AT FIRST SIGHT: A Novella(22)
He wrapped an arm around her rigid shoulders and pulled her down to incline with him on the mattress. He tucked her resisting head into the cradle of his neck and collarbone. He could feel her warm, shallow breath on his skin and her rapid heartbeat against the side of his ribs. She shivered. The room was drafty, and he reached down to pull one of the scratchy horse blankets up over them.
“You cannot return to the Virgin Mary Tavern,” he murmured against the tendrils at her temple. “Now that Craven knows you are in the American colonies, he would locate you at your ordinary in no time. I say we meet with the sachem Peminacka. Craven will not be expecting you to strike out west toward the mountains.”
Frowning, she tilted her head to better look at him, and he could not help but notice the weariness in her eyes, nor be unaware of the inviting sweetness made by the bow of her upper lip. “You will be sealing your fate with mine if you let me escape Craven.”
“I will most definitely be persona non grata with Craven.”
She half sighed. “Even if we could escape.”
“I have a plan. I admit, our chances are maybe one in ten, but what are your chances if you return to England with Craven?”
She bit her lower lip, looked away, then she bravely met his eye. “I would be better off taking my chance with you.”
Which did not say much for him. Once more, he tucked her head into the hollow of his shoulder. “Sleep. We’ve only a couple of hours before dawn.”

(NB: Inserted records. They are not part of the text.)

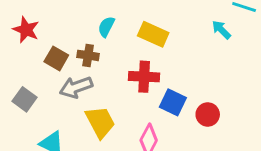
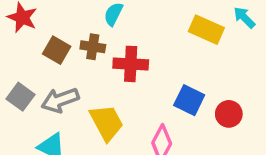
yellow rectangle: (153, 34) -> (206, 30), moved
red cross: (144, 77) -> (131, 64), moved
gray arrow: (76, 87) -> (60, 100), moved

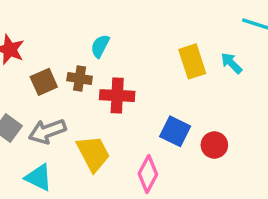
cyan arrow: (244, 17) -> (231, 63), moved
yellow rectangle: (206, 30) -> (192, 61), turned 48
brown square: (57, 50) -> (44, 82), turned 36

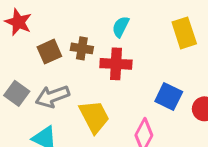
cyan semicircle: (100, 46) -> (121, 27), moved

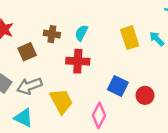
brown cross: (82, 48) -> (52, 34), moved

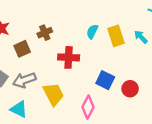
cyan semicircle: (81, 33) -> (92, 32), moved
brown cross: (52, 34) -> (45, 33), turned -32

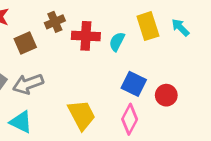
cyan semicircle: (92, 32) -> (117, 42), moved
red cross: (69, 57) -> (86, 36), moved
yellow trapezoid: (53, 94) -> (82, 115), moved
pink diamond: (88, 107) -> (130, 119), moved

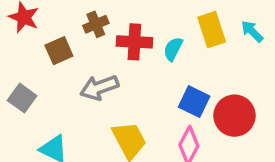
gray arrow: (28, 84) -> (99, 88), moved
red circle: (166, 95) -> (235, 116), size x1.5

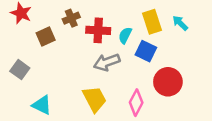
gray arrow: (99, 88) -> (107, 62), moved
blue square: (194, 102) -> (146, 51), moved

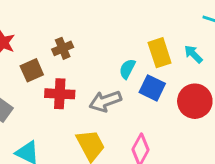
red cross: (98, 30) -> (60, 94), moved
red circle: (168, 82) -> (195, 101), moved

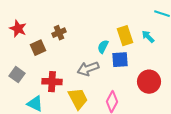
blue square: (152, 88) -> (120, 60), turned -30
red cross: (60, 94) -> (52, 82), moved
red circle: (195, 101) -> (149, 82), moved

Foolishly trusting him, she snuggled her face against his neck and soon slid into sleep. And he relished holding her, thinking how he may not have found his mother or sister, but he had found Evangeline.
He went over in his mind’s eye his escape plan. Aye, it was a sound one, discounting, of course, the perfidious element of chance.

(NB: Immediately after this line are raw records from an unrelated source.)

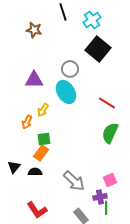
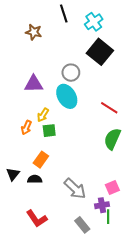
green square: (44, 139) -> (49, 131), moved

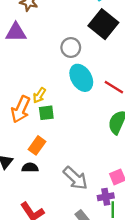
purple triangle: (34, 84) -> (16, 32), moved
cyan ellipse: (67, 96) -> (81, 78), moved
orange arrow: (26, 127) -> (21, 109), size x1.6

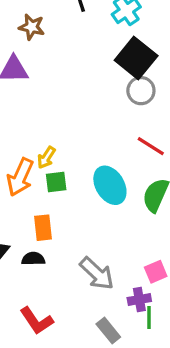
gray circle: (71, 47) -> (141, 91), moved
cyan ellipse: (81, 78) -> (110, 185), moved
orange rectangle: (37, 145) -> (43, 228), turned -42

Better that she did not know he had lied to her yet again. Their chances of escape, he figured, were more like one in a hundred.
§§ CHAPTER SEVEN §§
No particular sound awakened Evangeline, but she was aware of another presence. She judged it must have been close to dawn. Gradually, her drowsy lids opened, her vision refocusing in the dark, and she perceived Adam standing near the foot of the bed – and perceived he must have removed her pattens, garters, and finely knitted stockings sometime during the night.
“Are you ready to make a run for it?” He did not look up from a bundled horse blanket he was unknotting. He was wearing his russet cloak. To one side of the blanket, he had laid her cloak.
As always, at his nearness, an instant throb of excitement stirred within her. She pushed upright onto her elbows. “Literally?”
“Literally,” he confirmed, sitting down beside her. “Quite literally. At least, a great part of our bid for escape will be a mad dash.” Pulling back the blanket, his hand slid along her calf.
She yelped and bolted to a sitting position. As always, her stomach ached with a queer crimping at his mere touch. “You told me, you weren’t interested in – ”
“I am always interested, but there are such things as priorities.” His hand captured her evading foot. “Hold still. Where we’re going, these moccasins will be of far more use than those clumsy shoes.”
With what might have been the tender care of a parent, he fitted a beautifully beaded moccasin on first one foot, then the other. They fitted perfectly. Tugging her from beneath the blanket, he stood her lethargic frame upright. Turning her to face him, he draped her cloak over her shoulders and fastened the frog at her throat.
“Now listen to me.” His gaze was serious. “If we get separated, you are to head for the Rocks. To the right of them, hidden in the alders, is a canoe. Paddle up the Brandywine to its confluence with Bear Creek. With luck, Bonnie Charlie should be waiting there with a mount for you.”
Her mouth dropped open. “You – Bonnie Charlie? How did you two – ”
“Time’s a’wasting.” With that, he swooped up the blanket bundle and slung her, blanket and all, over one shoulder. Over the other, he slung his saddlebags.
Her stomach whooshed with the jounce of each of his long strides that took him from the bedroom and down the hallway. At its far end, he sat her down, but held both her wrists in one hand while with the other he threw back the hall window’s shutters. The greeting cold chilled her almost as much as the thought of what he might be about to do.
He winked at her and passed her a lengthy end flap of the blanket enfolding her. “Hold tight. I do not want you to break one of those fetching ankles.”
“What?!”
But already, he was bundling her out the window. Frigid wind buffeted her body in the stygian darkness. She dangled above the inn’s lawn that sloped behind it down to the South River. Her shoulder banged painfully against the brick wall, and her hold slipped. Grabbing tighter, she looked down. It was a good fifteen-foot drop.
Terrified, she looked up at him. His reassuring gaze met hers. “When your feet hit the ground, run for the river.”
Hand over hand, he fed the blanket out the window.
When the blanket played out, she looked down. She was still suspended a goodly distance above the ground. Scrunching close her eyes, she forced her hands to release their death grip – and dropped. The impact with the ground jarred her teeth and sent her stumbling before she regained her footing. She glanced up in the predawn darkness.